Hackers took control of the Associated Press Twitter account yesterday and sent a false tweet of two explosions in the White House that briefly shook US financial markets.
In the latest high-profile hacking incident involving social media service Twitter, an official @AP account reported that explosions at the White House injured President Barack Obama. Shortly afterward AP spokesman Paul Colford told Reuters the tweet was “bogus.”
White House spokesman Jay Carney told reporters that Obama was fine soon after the tweet went out a little after 1pm EDT (1700 GMT).
A group calling itself the Syrian Electronic Army, which is supportive of that country’s leader, Bashar al-Assad, yesterday claimed responsibility on its own Twitter feed for the AP hack.
The group has also claimed it was behind past hacks of Twitter accounts for National Public Radio, BBC and CBS’s 60 Minutes programme, among others.

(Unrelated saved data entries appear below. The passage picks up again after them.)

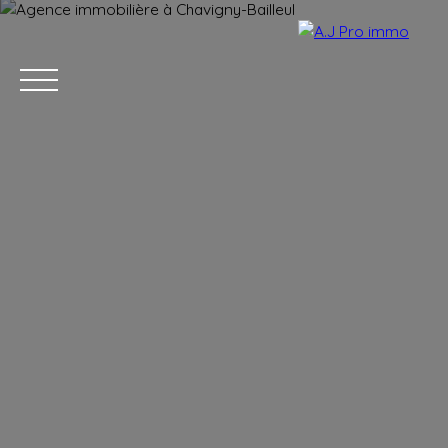
ACCUEIL
ACHETER
VENDRE
LOUER
BLOG
CONTACT
Estimation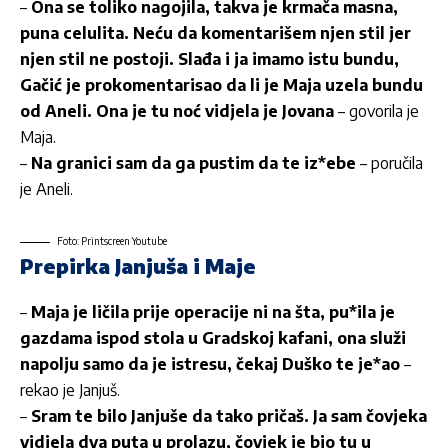
–
Ona se toliko nagojila, takva je krmača masna,
puna celulita. Neću da komentarišem njen stil jer
njen stil ne postoji. Slađa i ja imamo istu bundu,
Gačić je prokomentarisao da li je Maja uzela bundu
od Aneli. Ona je tu noć vidjela je Jovana
– govorila je
Maja.
–
Na granici sam da ga pustim da te iz*ebe
– poručila
je Aneli.
Foto: Printscreen Youtube
Prepirka Janjuša i Maje
–
Maja je ličila prije operacije ni na šta, pu*ila je
gazdama ispod stola u Gradskoj kafani, ona služi
napolju samo da je istresu, čekaj Duško te je*ao
–
rekao je Janjuš.
–
Sram te bilo Janjuše da tako pričaš. Ja sam čovjeka
vidjela dva puta u prolazu, čovjek je bio tu u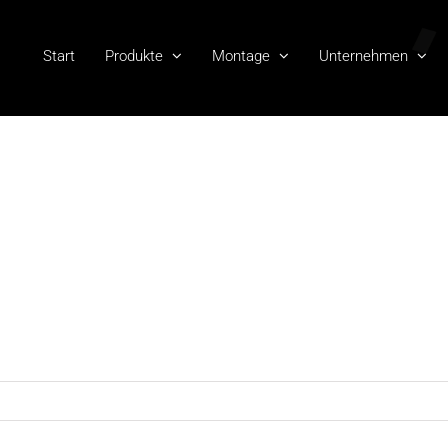
Start
Produkte
Montage
Unternehmen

The message, which went out to the AP’s nearly 2mn Twitter followers, sent the S&P 500 and Dow Jones Industrial Average plunging sharply before they recovered. Stock and bond futures also were affected.
Some traders blamed automatic electronic trading for the sharp fall and recovery. A spokesman for the Securities and Exchange Commission declined to comment.
The AP’s Twitter account was suspended shortly after the fake tweet, and the news organisation later reported that the tweet came after hackers made repeated attempts to steal the passwords of AP journalists.
A Twitter spokesman declined to comment on the AP breach, saying the company does not comment “on individual accounts for privacy and security reasons.” An FBI representative had no immediate comment on the AP hacking incident.
In what one trader described as “pure chaos,” the three-minute plunge triggered by the tweet briefly wiped out $136.5bn of the S&P 500 index’s value, according to Reuters data.
The Dow Jones Industrial Average temporarily dropped 143.5 points, or 0.98%.
Earlier this year, hackers also hijacked Twitter accounts of Chrysler’s Jeep brand and fast-food chain Burger King.
Bloomberg’s professional trading platform started incorporating tweets earlier this year. Yesterday, spokeswoman Sabrina Briefel said the fake tweet did appear on the Bloomberg terminal. She said the company was not reconsidering its decision to include tweets.